A transcript of Pope Francis’ comments about disgraced ex-Cardinal Theodore McCarrick only half-reported what he said, the Vatican Communications office says.

The truncated transcript of Francis’s lengthy interview with Mexico’s Televisa reporter, Valentina Alazaraki, claimed Francis said he didn’t know anything about accusations of McCarrick’s sexual abuse before the accusations became public last year.

What it omitted, was Francis’s claim that he didn’t remember former nuncio to the United States, Archbishop Carlo Maria Vigano, telling him in 2013 of McCarrick’s penchant for sleeping with seminarians.

Communications coordinator Andrea Tornielli says the discrepancy was due to the quick turnaround time given to translating the interview from Spanish into Italian.

The original Spanish was considered the text of reference, he says.

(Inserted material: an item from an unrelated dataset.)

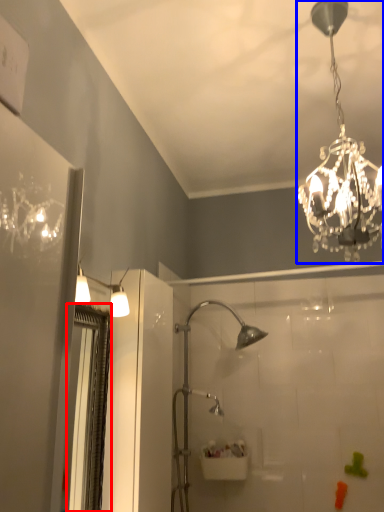 Question: Among these objects, which one is farthest to the camera, screen door (highlighted by a red box) or lamp (highlighted by a blue box)?

Choices:
 (A) screen door
 (B) lamp

Answer: (A) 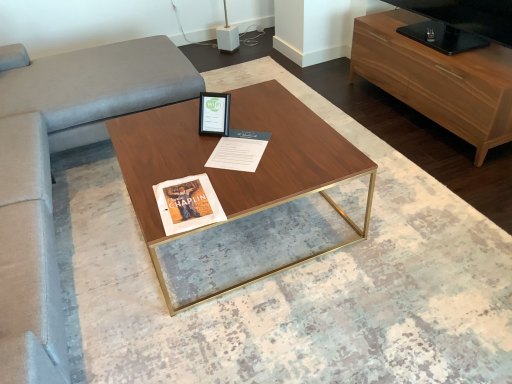 Where is `vacant space to the right of matte black picture frame at center`? vacant space to the right of matte black picture frame at center is located at coordinates (251, 124).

Within minutes of being questioned about the Italian transcript, the full and corrected version of the quote appeared on the Italian site of the Vatican news portal, Vatican News.

In the interview Francis told Alazaraki he would have immediately spoken out if he had known about McCarrick.

When he did find out last year, he acted against McCarrick both before and after the Vatican process.

Before the process, he removed him from the College of Cardinals.

After it, when he was found guilty of solicitation in the Sacrament of Penance and “sins against the Sixth Commandment with minors and with adults,” he dismissed him from the clerical state.

Vigano’s allegations have been used by Francis’ conservative critics to attack him.

The allegations appear to show Francis disregarded information that McCarrick preyed on seminarians and instead rehabilitated him from the restrictions Pope Benedict XVI imposed in 2008.

As a result, Francis’ claim not to remember if Vigano told him about McCarrick now amounts to his defence against such criticism.

Last year, the Vatican communications office published a doctored photograph and a partial quote from a letter penned by retired Pope Benedict XVI that misrepresented its complete meaning. The then-prefect of the communications office had to resign as a result.